Data extract
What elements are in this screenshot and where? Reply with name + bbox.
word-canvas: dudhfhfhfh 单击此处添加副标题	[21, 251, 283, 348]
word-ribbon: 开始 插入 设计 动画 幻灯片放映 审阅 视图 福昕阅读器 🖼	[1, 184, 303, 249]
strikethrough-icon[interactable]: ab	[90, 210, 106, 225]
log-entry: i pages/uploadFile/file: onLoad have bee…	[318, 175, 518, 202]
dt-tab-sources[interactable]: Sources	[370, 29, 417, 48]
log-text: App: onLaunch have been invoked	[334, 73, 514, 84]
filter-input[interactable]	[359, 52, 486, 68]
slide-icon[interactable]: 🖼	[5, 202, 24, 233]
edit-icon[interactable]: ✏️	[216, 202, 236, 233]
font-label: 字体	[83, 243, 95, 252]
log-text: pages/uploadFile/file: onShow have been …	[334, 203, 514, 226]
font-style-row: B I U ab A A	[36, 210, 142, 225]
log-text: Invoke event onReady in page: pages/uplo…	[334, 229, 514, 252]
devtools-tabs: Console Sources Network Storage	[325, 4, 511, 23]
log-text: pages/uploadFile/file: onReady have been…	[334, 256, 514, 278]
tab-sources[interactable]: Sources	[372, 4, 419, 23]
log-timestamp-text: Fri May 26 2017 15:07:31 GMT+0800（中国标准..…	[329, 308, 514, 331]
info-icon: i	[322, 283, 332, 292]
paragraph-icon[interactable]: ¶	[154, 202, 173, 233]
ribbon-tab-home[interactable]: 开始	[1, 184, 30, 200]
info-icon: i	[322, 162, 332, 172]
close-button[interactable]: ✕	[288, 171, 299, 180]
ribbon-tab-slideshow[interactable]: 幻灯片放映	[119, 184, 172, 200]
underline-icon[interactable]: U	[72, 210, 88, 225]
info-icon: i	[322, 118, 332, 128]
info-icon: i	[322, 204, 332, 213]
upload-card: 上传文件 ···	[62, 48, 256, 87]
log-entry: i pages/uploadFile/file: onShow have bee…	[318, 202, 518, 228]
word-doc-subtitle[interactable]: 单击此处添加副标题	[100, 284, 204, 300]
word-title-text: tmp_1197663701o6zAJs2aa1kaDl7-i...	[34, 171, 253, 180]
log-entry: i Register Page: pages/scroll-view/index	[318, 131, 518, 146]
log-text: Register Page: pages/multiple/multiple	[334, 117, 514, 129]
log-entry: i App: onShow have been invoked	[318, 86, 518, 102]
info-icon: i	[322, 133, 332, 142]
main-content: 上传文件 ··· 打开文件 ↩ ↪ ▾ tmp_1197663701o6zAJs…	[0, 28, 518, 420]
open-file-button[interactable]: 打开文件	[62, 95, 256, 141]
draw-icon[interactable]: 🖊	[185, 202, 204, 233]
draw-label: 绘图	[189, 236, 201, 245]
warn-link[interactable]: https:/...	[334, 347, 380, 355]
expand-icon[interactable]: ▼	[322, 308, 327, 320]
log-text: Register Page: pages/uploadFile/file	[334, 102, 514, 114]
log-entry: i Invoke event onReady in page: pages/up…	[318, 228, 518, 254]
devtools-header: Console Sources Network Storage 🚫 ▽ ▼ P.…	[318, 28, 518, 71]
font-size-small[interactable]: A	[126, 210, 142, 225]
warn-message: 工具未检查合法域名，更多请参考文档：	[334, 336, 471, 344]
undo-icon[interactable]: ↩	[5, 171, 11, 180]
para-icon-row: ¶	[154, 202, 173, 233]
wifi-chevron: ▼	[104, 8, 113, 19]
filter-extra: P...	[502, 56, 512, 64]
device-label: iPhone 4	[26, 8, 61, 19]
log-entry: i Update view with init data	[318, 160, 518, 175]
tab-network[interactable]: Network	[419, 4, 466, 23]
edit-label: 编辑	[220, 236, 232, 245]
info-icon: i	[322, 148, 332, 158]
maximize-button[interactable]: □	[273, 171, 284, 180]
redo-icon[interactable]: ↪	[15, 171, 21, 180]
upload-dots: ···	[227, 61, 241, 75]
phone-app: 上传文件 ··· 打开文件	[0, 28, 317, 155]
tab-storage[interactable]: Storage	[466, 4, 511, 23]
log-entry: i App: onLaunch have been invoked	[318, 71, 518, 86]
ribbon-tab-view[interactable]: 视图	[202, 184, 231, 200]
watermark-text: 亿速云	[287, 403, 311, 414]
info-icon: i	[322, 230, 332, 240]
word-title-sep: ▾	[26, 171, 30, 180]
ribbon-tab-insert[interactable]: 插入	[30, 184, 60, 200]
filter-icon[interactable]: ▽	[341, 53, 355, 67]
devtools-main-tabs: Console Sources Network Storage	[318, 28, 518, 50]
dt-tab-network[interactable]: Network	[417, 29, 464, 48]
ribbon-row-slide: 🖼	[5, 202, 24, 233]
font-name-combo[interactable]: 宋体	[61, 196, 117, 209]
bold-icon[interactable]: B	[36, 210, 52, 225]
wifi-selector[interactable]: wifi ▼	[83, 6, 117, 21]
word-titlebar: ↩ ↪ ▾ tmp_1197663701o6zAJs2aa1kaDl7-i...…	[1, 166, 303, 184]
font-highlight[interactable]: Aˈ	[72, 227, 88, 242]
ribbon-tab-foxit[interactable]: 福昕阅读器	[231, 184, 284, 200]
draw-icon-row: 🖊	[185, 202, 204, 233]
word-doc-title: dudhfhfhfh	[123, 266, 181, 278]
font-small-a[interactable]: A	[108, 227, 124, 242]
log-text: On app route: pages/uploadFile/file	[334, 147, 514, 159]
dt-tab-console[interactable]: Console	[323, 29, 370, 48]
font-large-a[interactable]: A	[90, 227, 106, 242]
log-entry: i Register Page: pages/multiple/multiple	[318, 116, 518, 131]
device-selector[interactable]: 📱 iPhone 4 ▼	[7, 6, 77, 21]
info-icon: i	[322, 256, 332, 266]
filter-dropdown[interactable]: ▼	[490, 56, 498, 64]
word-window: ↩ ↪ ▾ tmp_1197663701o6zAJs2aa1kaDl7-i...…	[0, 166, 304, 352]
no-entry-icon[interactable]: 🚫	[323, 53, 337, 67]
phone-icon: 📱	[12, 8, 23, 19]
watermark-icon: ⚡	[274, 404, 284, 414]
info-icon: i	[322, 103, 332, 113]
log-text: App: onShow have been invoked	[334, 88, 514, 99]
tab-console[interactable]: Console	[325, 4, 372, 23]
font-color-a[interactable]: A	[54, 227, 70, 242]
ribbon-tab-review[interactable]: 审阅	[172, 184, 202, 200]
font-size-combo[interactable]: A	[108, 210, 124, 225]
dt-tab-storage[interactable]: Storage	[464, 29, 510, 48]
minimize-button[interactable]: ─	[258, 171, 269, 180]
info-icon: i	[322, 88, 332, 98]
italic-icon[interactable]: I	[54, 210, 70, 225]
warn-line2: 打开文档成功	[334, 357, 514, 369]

Task objective
Retyping the data above exactly and in full is the task.

Exercise answer
What elements are in this screenshot and where? Reply with name + bbox.
word-canvas: dudhfhfhfh 单击此处添加副标题	[21, 251, 283, 348]
word-ribbon: 开始 插入 设计 动画 幻灯片放映 审阅 视图 福昕阅读器 🖼	[1, 184, 303, 249]
strikethrough-icon[interactable]: ab	[90, 210, 106, 225]
log-entry: i pages/uploadFile/file: onLoad have bee…	[318, 175, 518, 202]
dt-tab-sources[interactable]: Sources	[370, 29, 417, 48]
log-text: App: onLaunch have been invoked	[334, 73, 514, 84]
filter-input[interactable]	[359, 52, 486, 68]
slide-icon[interactable]: 🖼	[5, 202, 24, 233]
edit-icon[interactable]: ✏️	[216, 202, 236, 233]
font-label: 字体	[83, 243, 95, 252]
log-text: pages/uploadFile/file: onShow have been …	[334, 203, 514, 226]
font-style-row: B I U ab A A	[36, 210, 142, 225]
log-text: Invoke event onReady in page: pages/uplo…	[334, 229, 514, 252]
devtools-tabs: Console Sources Network Storage	[325, 4, 511, 23]
log-text: pages/uploadFile/file: onReady have been…	[334, 256, 514, 278]
tab-sources[interactable]: Sources	[372, 4, 419, 23]
log-timestamp-text: Fri May 26 2017 15:07:31 GMT+0800（中国标准..…	[329, 308, 514, 331]
info-icon: i	[322, 283, 332, 292]
paragraph-icon[interactable]: ¶	[154, 202, 173, 233]
ribbon-tab-home[interactable]: 开始	[1, 184, 30, 200]
info-icon: i	[322, 162, 332, 172]
close-button[interactable]: ✕	[288, 171, 299, 180]
ribbon-tab-slideshow[interactable]: 幻灯片放映	[119, 184, 172, 200]
underline-icon[interactable]: U	[72, 210, 88, 225]
info-icon: i	[322, 118, 332, 128]
info-icon: i	[322, 204, 332, 213]
upload-card: 上传文件 ···	[62, 48, 256, 87]
log-entry: i pages/uploadFile/file: onShow have bee…	[318, 202, 518, 228]
word-doc-subtitle[interactable]: 单击此处添加副标题	[100, 284, 204, 300]
word-title-text: tmp_1197663701o6zAJs2aa1kaDl7-i...	[34, 171, 253, 180]
log-entry: i Register Page: pages/scroll-view/index	[318, 131, 518, 146]
log-text: Register Page: pages/multiple/multiple	[334, 117, 514, 129]
log-entry: i App: onShow have been invoked	[318, 86, 518, 102]
info-icon: i	[322, 133, 332, 142]
main-content: 上传文件 ··· 打开文件 ↩ ↪ ▾ tmp_1197663701o6zAJs…	[0, 28, 518, 420]
open-file-button[interactable]: 打开文件	[62, 95, 256, 141]
draw-icon[interactable]: 🖊	[185, 202, 204, 233]
draw-label: 绘图	[189, 236, 201, 245]
warn-link[interactable]: https:/...	[334, 347, 380, 355]
expand-icon[interactable]: ▼	[322, 308, 327, 320]
log-text: Register Page: pages/uploadFile/file	[334, 102, 514, 114]
log-entry: i Invoke event onReady in page: pages/up…	[318, 228, 518, 254]
devtools-header: Console Sources Network Storage 🚫 ▽ ▼ P.…	[318, 28, 518, 71]
font-size-small[interactable]: A	[126, 210, 142, 225]
warn-message: 工具未检查合法域名，更多请参考文档：	[334, 336, 471, 344]
undo-icon[interactable]: ↩	[5, 171, 11, 180]
para-icon-row: ¶	[154, 202, 173, 233]
wifi-chevron: ▼	[104, 8, 113, 19]
filter-extra: P...	[502, 56, 512, 64]
device-label: iPhone 4	[26, 8, 61, 19]
log-entry: i Update view with init data	[318, 160, 518, 175]
tab-network[interactable]: Network	[419, 4, 466, 23]
edit-label: 编辑	[220, 236, 232, 245]
info-icon: i	[322, 148, 332, 158]
maximize-button[interactable]: □	[273, 171, 284, 180]
redo-icon[interactable]: ↪	[15, 171, 21, 180]
upload-dots: ···	[227, 61, 241, 75]
phone-app: 上传文件 ··· 打开文件	[0, 28, 317, 155]
tab-storage[interactable]: Storage	[466, 4, 511, 23]
log-entry: i App: onLaunch have been invoked	[318, 71, 518, 86]
ribbon-tab-view[interactable]: 视图	[202, 184, 231, 200]
watermark-text: 亿速云	[287, 403, 311, 414]
info-icon: i	[322, 230, 332, 240]
word-title-sep: ▾	[26, 171, 30, 180]
ribbon-tab-insert[interactable]: 插入	[30, 184, 60, 200]
filter-icon[interactable]: ▽	[341, 53, 355, 67]
devtools-main-tabs: Console Sources Network Storage	[318, 28, 518, 50]
dt-tab-network[interactable]: Network	[417, 29, 464, 48]
ribbon-row-slide: 🖼	[5, 202, 24, 233]
font-name-combo[interactable]: 宋体	[61, 196, 117, 209]
bold-icon[interactable]: B	[36, 210, 52, 225]
wifi-selector[interactable]: wifi ▼	[83, 6, 117, 21]
word-titlebar: ↩ ↪ ▾ tmp_1197663701o6zAJs2aa1kaDl7-i...…	[1, 166, 303, 184]
font-highlight[interactable]: Aˈ	[72, 227, 88, 242]
ribbon-tab-foxit[interactable]: 福昕阅读器	[231, 184, 284, 200]
draw-icon-row: 🖊	[185, 202, 204, 233]
word-doc-title: dudhfhfhfh	[123, 266, 181, 278]
font-small-a[interactable]: A	[108, 227, 124, 242]
log-text: On app route: pages/uploadFile/file	[334, 147, 514, 159]
dt-tab-console[interactable]: Console	[323, 29, 370, 48]
font-large-a[interactable]: A	[90, 227, 106, 242]
log-entry: i Register Page: pages/multiple/multiple	[318, 116, 518, 131]
device-selector[interactable]: 📱 iPhone 4 ▼	[7, 6, 77, 21]
info-icon: i	[322, 256, 332, 266]
filter-dropdown[interactable]: ▼	[490, 56, 498, 64]
word-window: ↩ ↪ ▾ tmp_1197663701o6zAJs2aa1kaDl7-i...…	[0, 166, 304, 352]
no-entry-icon[interactable]: 🚫	[323, 53, 337, 67]
phone-icon: 📱	[12, 8, 23, 19]
watermark-icon: ⚡	[274, 404, 284, 414]
info-icon: i	[322, 103, 332, 113]
log-text: App: onShow have been invoked	[334, 88, 514, 99]
tab-console[interactable]: Console	[325, 4, 372, 23]
font-color-a[interactable]: A	[54, 227, 70, 242]
ribbon-tab-review[interactable]: 审阅	[172, 184, 202, 200]
font-size-combo[interactable]: A	[108, 210, 124, 225]
dt-tab-storage[interactable]: Storage	[464, 29, 510, 48]
minimize-button[interactable]: ─	[258, 171, 269, 180]
info-icon: i	[322, 88, 332, 98]
italic-icon[interactable]: I	[54, 210, 70, 225]
warn-line2: 打开文档成功	[334, 357, 514, 369]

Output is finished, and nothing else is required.